Margaret McNair Stokes (March 1832 – 20 September 1900) was an Irish Illustrator, antiquarian and writer.

Life
Born in Dublin, she was the daughter of Dr William Stokes and his wife Mary (née Black). One brother, Whitley Stokes, was a leading Celticist, a second, Sir William, followed their father into medicine and was a leading surgeon. Important figures in the field of antiquities such as artist Sir George Petrie, lawyer and poet Sir Samuel Ferguson, Edwin Wyndham-Quin, 3rd Earl of Dunraven and Mount-Earl, and historians James Henthorn Todd and William Reeves were frequent visitors to the Stokes family home, and this is said to have begun Margaret's interest in Irish antiquities.

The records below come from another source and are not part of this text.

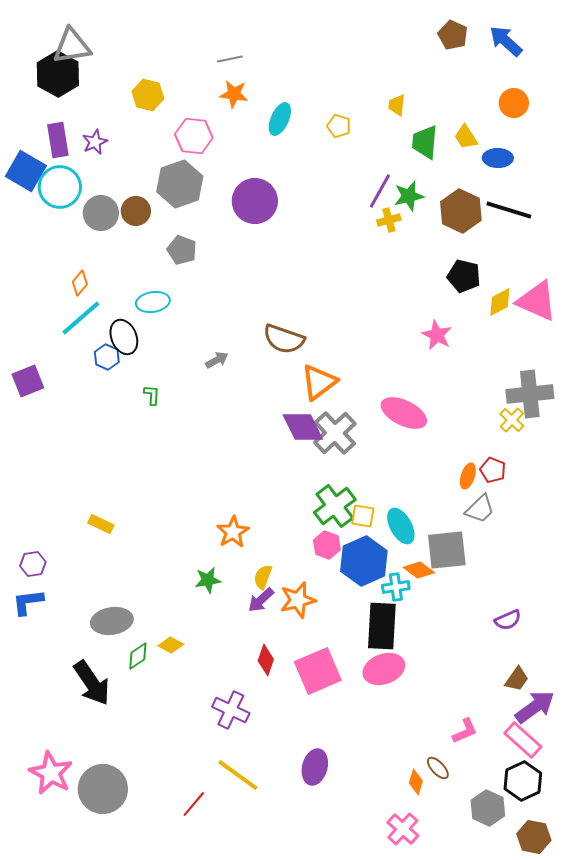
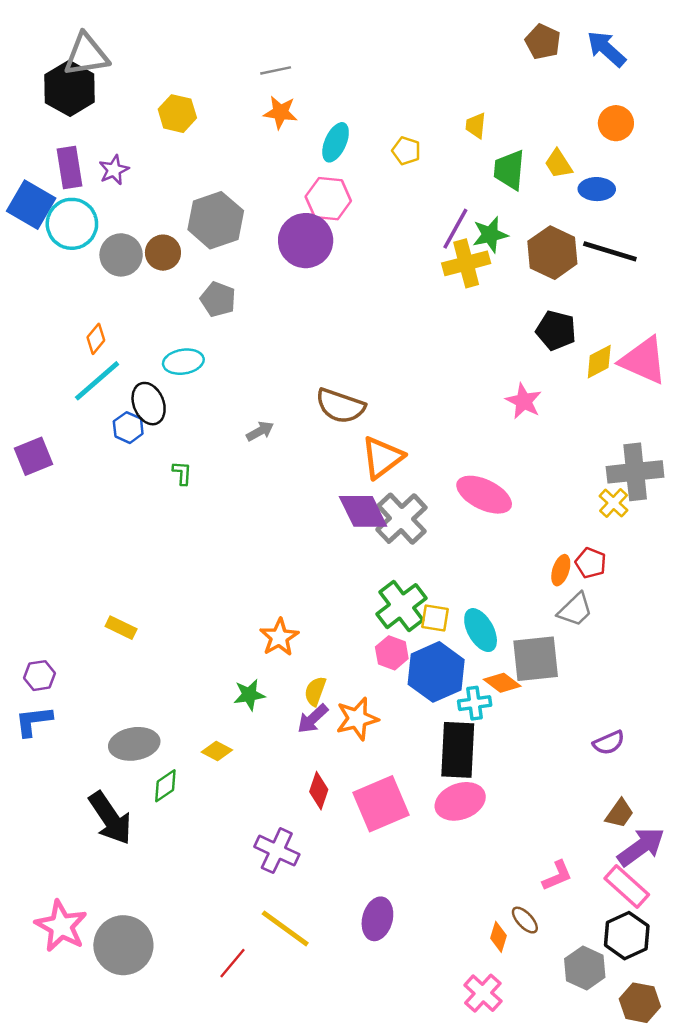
pink hexagon: (194, 136) -> (328, 199), moved
yellow cross: (389, 220) -> (466, 263), size x1.6
yellow diamond: (171, 645) -> (217, 751), moved

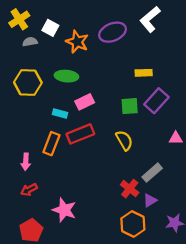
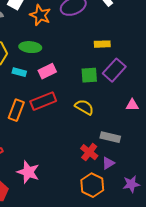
cyan rectangle: (60, 114) -> (19, 72), moved
yellow semicircle: (124, 140) -> (84, 107), turned -30
gray rectangle: (152, 173) -> (110, 137), turned 54

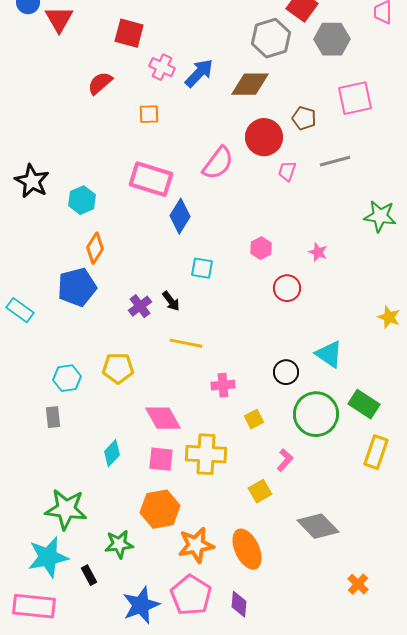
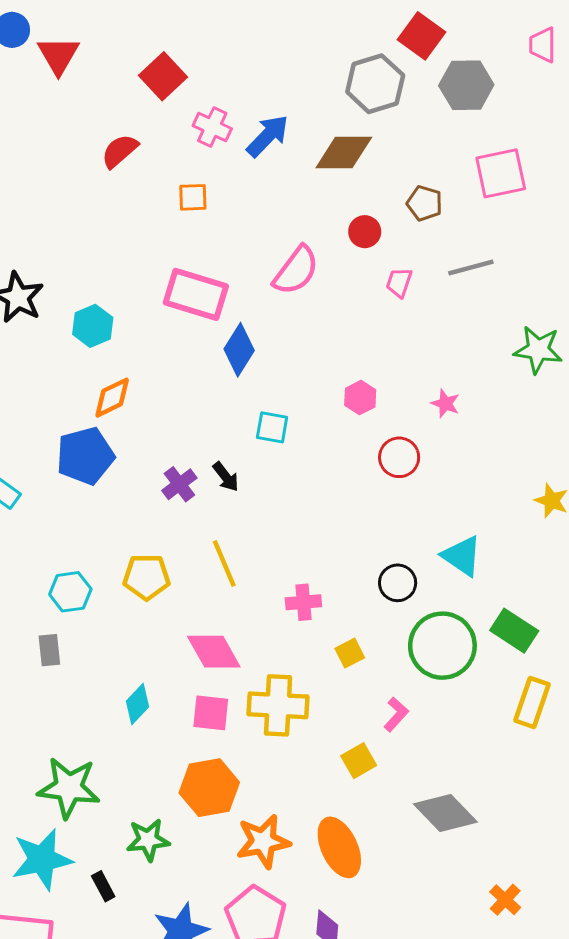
red square: (129, 33) -> (163, 76), turned 32
red circle: (264, 137) -> (365, 232), size x0.6
orange diamond: (95, 248) -> (112, 398), turned 32
yellow line: (186, 343) -> (224, 563), moved, turned 56

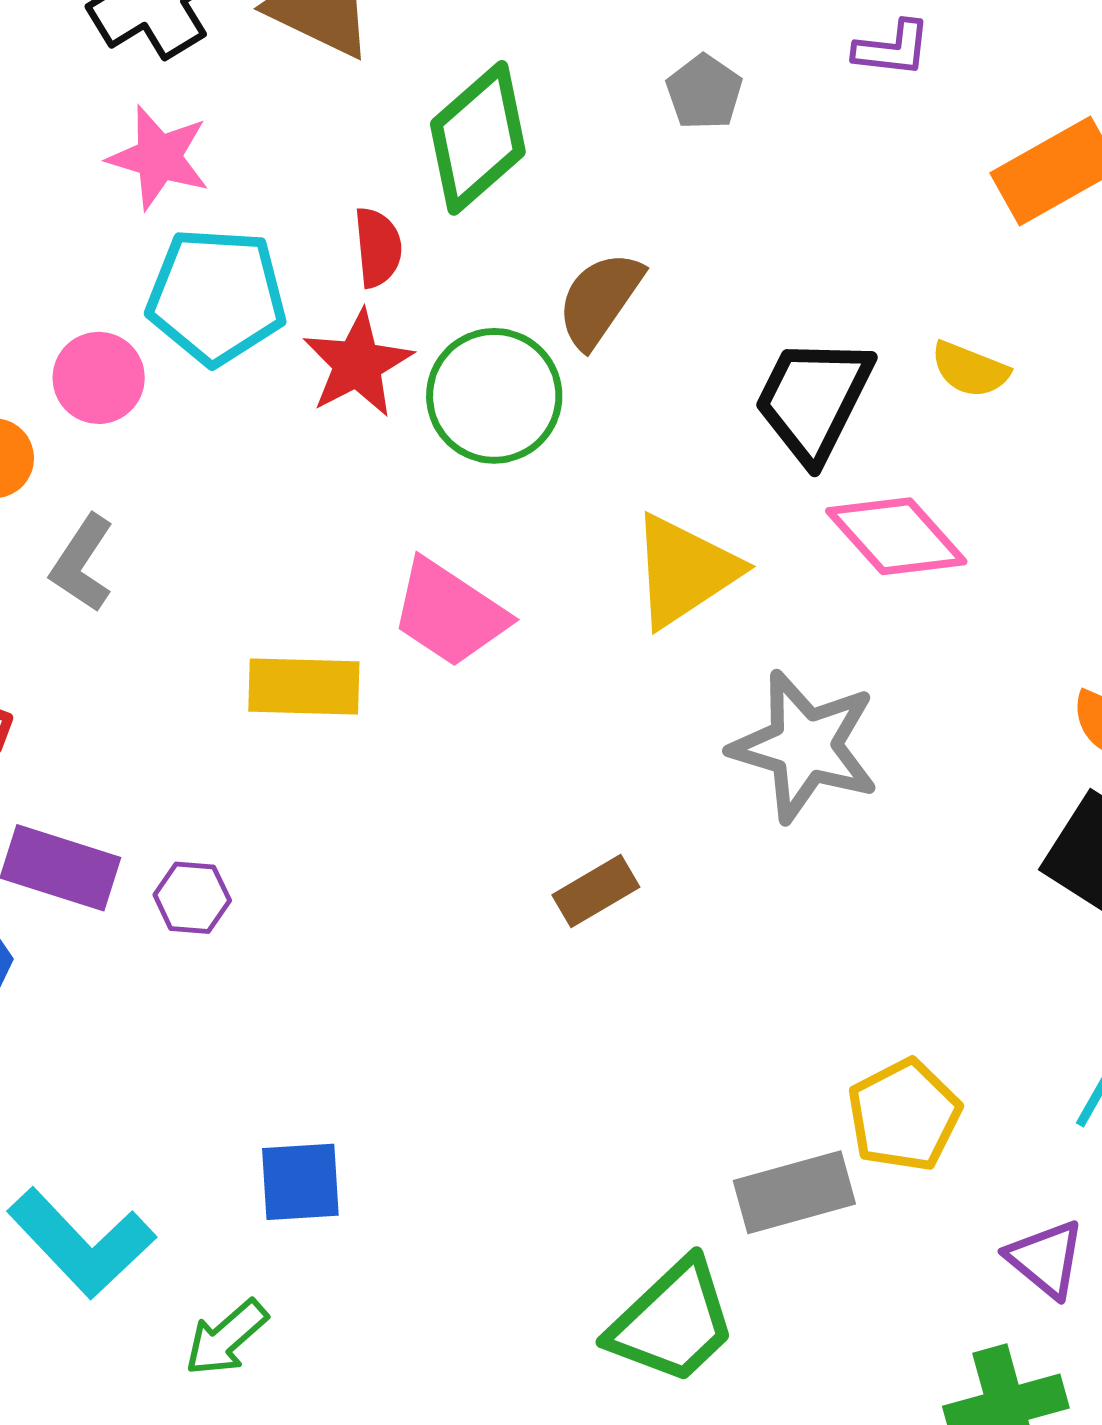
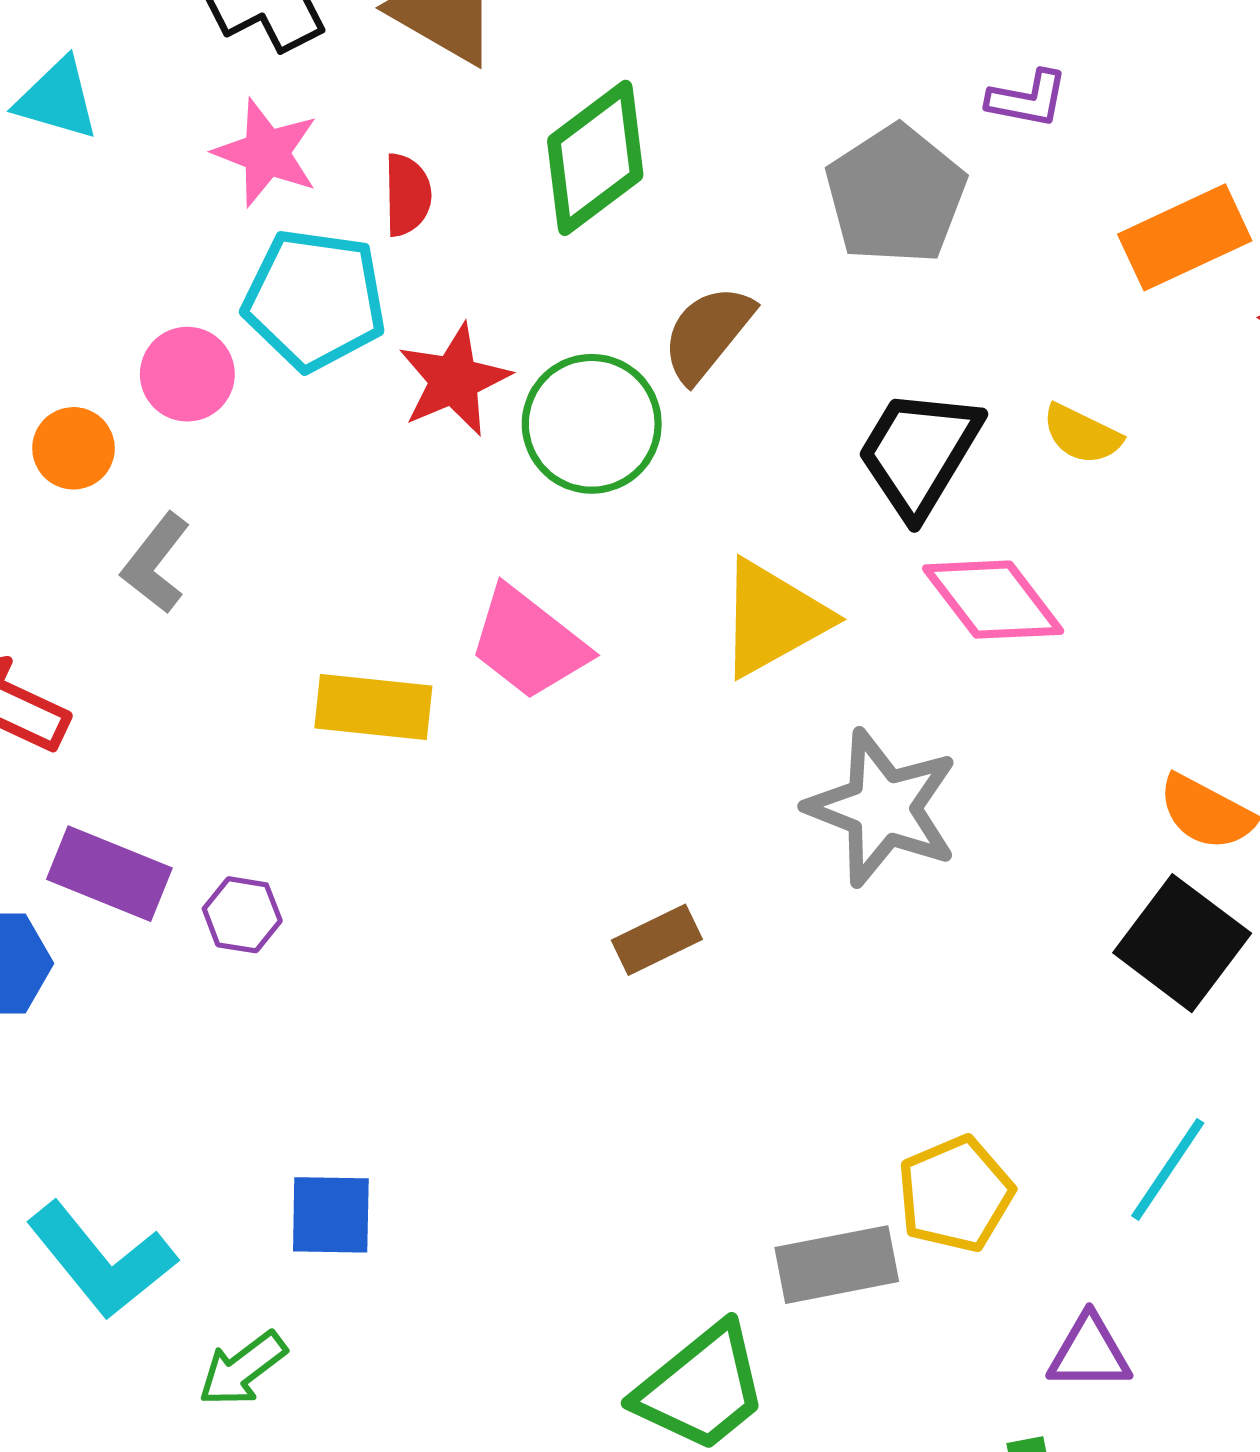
gray pentagon: (704, 92) -> (896, 195), moved, size x1.8
red semicircle: (378, 247) -> (407, 195), moved
purple triangle: (1046, 1259) -> (1089, 1353), turned -44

Her first published works were illustrations and illuminations for an 1861 edition of Ferguson's poem The Cromlech at Howth; the title page conflated parts of the illuminations on two pages of the Book of Kells. Margaret was an informed and experienced editor, photographer and illustrator by the time she came to publish research under her own name. In the 1870s she edited Dunraven's Notes on Irish Architecture (3 volumes, 1875–1877) after the author's death in 1871. Her Early Christian Art In Ireland (1887, 2nd edition 1911) was well regarded, and if reviewer Oscar Wilde was unmoved by Stokes' prose, he praised her illustrations. She produced two works on early medieval Irish saints in Europe, Six Months in the Apennines (1892) and Three Months in The Forest of France (1895). Her  High Crosses of Ireland was incomplete at her death.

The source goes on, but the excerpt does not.